[RECORDS FOR THIS TASK]
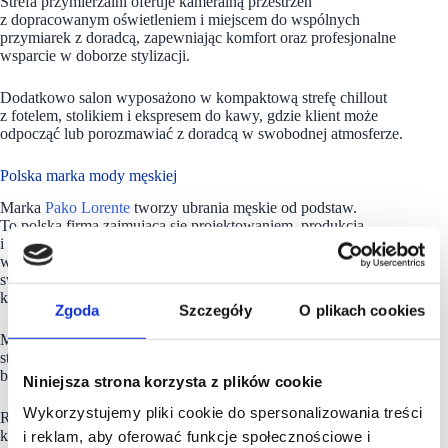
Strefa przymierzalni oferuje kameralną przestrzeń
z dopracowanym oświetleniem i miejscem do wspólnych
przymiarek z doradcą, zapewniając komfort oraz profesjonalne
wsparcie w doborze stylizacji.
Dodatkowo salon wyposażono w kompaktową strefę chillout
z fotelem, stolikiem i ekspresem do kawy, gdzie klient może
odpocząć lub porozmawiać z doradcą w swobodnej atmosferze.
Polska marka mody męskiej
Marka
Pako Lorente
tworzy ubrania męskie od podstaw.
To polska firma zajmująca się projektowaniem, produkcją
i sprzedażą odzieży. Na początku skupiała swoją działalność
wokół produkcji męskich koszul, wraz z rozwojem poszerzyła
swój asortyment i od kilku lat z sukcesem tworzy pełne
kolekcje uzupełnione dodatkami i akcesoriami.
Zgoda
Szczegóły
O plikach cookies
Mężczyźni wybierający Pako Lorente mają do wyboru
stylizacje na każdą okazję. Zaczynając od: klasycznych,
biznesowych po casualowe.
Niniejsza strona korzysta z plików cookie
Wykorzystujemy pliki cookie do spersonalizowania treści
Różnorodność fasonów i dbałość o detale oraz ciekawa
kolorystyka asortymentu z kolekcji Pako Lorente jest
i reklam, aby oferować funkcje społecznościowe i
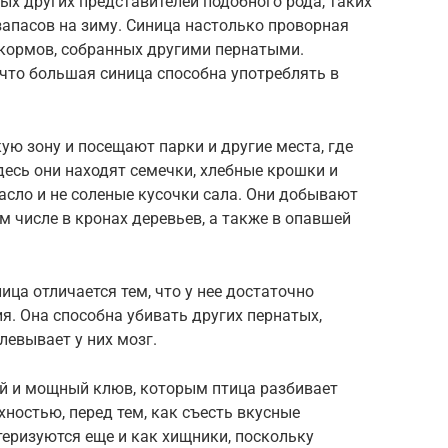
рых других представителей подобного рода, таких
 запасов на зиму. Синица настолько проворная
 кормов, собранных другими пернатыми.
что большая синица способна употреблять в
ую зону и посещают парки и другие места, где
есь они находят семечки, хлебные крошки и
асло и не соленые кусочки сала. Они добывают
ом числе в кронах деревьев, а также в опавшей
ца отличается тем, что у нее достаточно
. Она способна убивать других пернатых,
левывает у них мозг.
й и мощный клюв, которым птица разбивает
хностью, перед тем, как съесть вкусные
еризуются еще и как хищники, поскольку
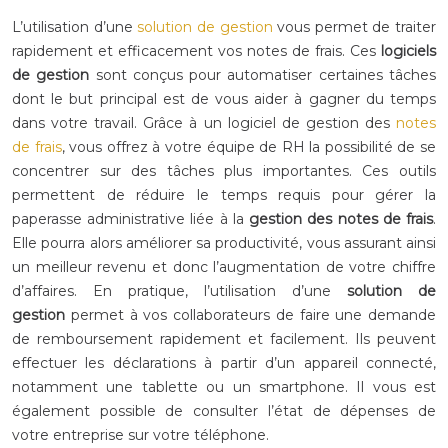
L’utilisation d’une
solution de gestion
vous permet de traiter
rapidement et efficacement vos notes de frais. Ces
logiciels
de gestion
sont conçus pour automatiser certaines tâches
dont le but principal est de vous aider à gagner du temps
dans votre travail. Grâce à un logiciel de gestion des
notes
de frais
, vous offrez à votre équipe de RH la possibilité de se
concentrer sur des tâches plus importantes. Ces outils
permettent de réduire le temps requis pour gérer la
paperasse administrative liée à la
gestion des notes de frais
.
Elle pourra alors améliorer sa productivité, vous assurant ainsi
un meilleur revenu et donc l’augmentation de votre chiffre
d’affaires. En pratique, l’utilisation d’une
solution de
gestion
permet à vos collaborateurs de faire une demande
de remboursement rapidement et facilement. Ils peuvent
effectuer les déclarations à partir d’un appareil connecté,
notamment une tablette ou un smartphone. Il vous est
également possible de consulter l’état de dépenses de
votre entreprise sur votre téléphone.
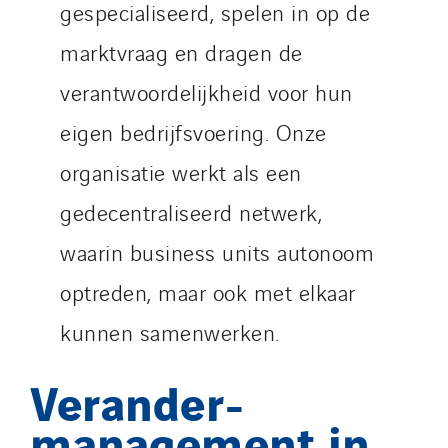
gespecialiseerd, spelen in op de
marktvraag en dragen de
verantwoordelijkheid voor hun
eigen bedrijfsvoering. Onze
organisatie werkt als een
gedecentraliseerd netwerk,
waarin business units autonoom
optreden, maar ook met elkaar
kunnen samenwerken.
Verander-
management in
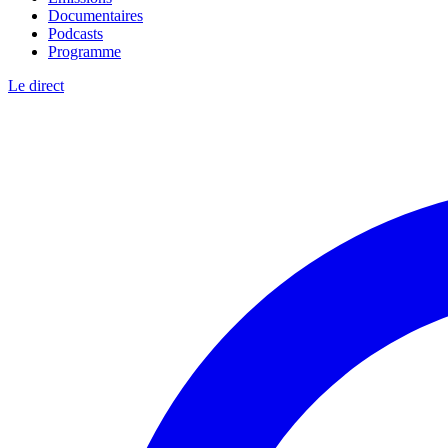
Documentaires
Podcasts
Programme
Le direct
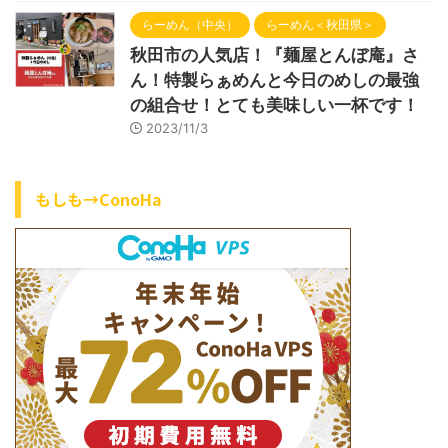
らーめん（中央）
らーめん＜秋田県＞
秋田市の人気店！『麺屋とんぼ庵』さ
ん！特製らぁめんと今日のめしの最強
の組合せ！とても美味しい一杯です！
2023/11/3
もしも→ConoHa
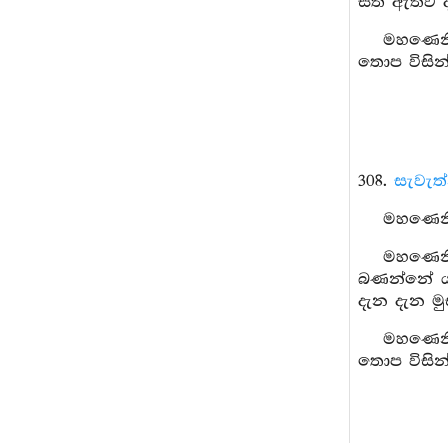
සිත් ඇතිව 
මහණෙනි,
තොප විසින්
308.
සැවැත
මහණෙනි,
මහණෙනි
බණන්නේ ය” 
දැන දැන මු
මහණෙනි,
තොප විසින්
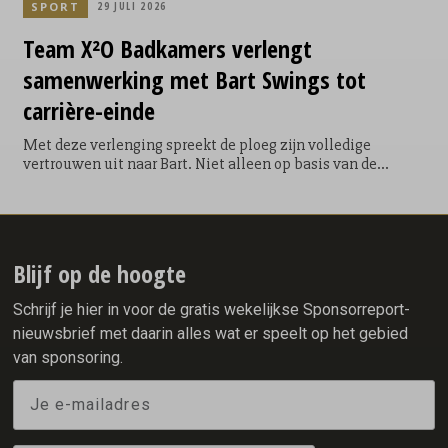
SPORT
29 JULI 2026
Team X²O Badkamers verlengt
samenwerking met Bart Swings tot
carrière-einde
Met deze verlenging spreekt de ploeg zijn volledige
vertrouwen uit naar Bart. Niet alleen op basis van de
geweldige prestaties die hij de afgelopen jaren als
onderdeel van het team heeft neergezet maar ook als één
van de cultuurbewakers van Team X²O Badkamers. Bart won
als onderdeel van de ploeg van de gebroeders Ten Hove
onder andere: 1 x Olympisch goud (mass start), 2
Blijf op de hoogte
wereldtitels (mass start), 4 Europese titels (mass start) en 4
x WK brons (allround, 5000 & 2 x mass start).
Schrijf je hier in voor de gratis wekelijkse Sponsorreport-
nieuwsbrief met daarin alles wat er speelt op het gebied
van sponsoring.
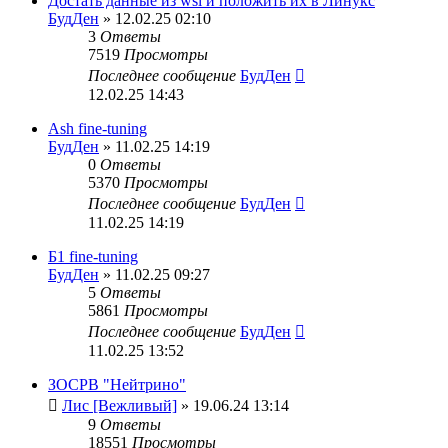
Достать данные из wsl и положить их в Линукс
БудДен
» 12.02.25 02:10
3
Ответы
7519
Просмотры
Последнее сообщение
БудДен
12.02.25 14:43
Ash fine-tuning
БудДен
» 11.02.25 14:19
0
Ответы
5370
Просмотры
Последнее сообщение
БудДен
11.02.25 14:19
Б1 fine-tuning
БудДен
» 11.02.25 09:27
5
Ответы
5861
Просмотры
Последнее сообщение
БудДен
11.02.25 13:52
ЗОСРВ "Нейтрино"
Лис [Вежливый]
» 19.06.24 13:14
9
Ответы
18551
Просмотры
* * *
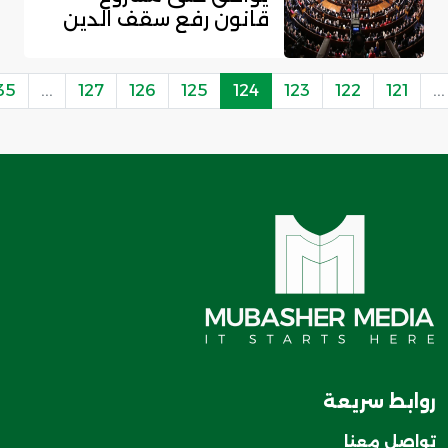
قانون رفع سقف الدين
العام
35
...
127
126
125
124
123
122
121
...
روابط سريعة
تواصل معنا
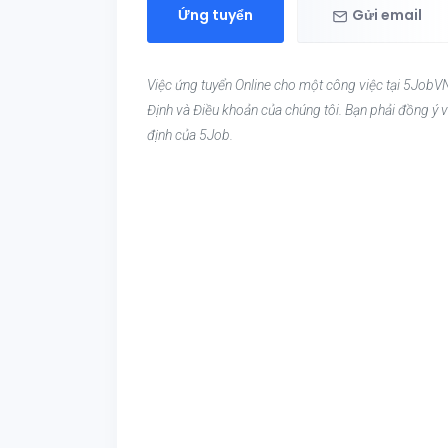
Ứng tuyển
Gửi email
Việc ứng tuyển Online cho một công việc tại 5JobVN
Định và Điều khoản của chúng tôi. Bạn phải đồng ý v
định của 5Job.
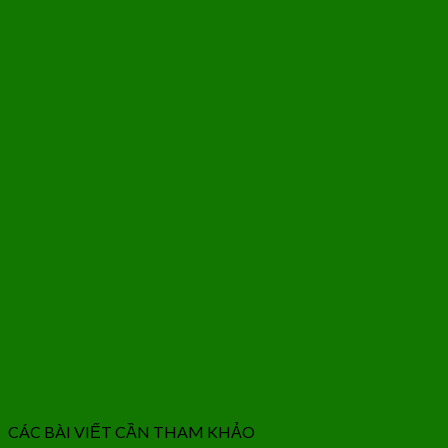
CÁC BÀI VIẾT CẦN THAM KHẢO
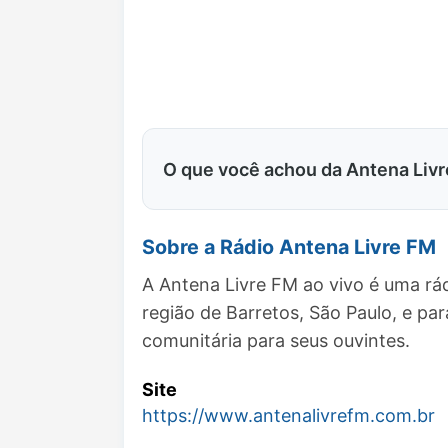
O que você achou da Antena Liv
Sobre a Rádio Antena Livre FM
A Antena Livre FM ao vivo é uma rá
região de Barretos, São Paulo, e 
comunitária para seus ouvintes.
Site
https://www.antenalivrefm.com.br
---
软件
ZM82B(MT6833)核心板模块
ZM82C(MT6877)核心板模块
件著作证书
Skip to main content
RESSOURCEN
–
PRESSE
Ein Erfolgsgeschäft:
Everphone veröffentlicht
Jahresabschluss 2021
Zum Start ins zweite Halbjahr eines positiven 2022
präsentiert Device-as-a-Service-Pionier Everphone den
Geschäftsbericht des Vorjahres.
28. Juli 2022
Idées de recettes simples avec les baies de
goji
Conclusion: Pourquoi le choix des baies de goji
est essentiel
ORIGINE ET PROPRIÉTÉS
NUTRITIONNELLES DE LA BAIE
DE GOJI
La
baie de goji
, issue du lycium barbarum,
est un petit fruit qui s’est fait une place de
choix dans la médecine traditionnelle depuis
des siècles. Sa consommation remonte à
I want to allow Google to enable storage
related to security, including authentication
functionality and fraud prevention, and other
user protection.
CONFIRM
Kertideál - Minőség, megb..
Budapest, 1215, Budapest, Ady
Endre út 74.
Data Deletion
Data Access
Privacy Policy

[YOUR TASK] Leaving out the pictures, please output the lines in the entries above from the one with "concentrer sur des" through the one with "geweldige prestaties die", exactly as they are.

[REPLY]
concentrer sur des tâches plus importantes. Ces outils
permettent de réduire le temps requis pour gérer la
paperasse administrative liée à la
gestion des notes de frais
.
Elle pourra alors améliorer sa productivité, vous assurant ainsi
un meilleur revenu et donc l’augmentation de votre chiffre
d’affaires. En pratique, l’utilisation d’une
solution de
gestion
permet à vos collaborateurs de faire une demande
de remboursement rapidement et facilement. Ils peuvent
effectuer les déclarations à partir d’un appareil connecté,
notamment une tablette ou un smartphone. Il vous est
également possible de consulter l’état de dépenses de
votre entreprise sur votre téléphone.
gespecialiseerd, spelen in op de
marktvraag en dragen de
verantwoordelijkheid voor hun
eigen bedrijfsvoering. Onze
organisatie werkt als een
gedecentraliseerd netwerk,
waarin business units autonoom
optreden, maar ook met elkaar
kunnen samenwerken.
Verander-
management in
Documentaires
Podcasts
Programme
Le direct
らーめん（中央）
らーめん＜秋田県＞
秋田市の人気店！『麺屋とんぼ庵』さ
ん！特製らぁめんと今日のめしの最強
の組合せ！とても美味しい一杯です！
2023/11/3
もしも→ConoHa
සිත් ඇතිව 
මහණෙනි,
තොප විසින්
308.
සැවැත
මහණෙනි,
මහණෙනි
බණන්නේ ය” 
දැන දැන මු
මහණෙනි,
තොප විසින්
SPORT
29 JULI 2026
Team X²O Badkamers verlengt
samenwerking met Bart Swings tot
carrière-einde
Met deze verlenging spreekt de ploeg zijn volledige
vertrouwen uit naar Bart. Niet alleen op basis van de
geweldige prestaties die hij de afgelopen jaren als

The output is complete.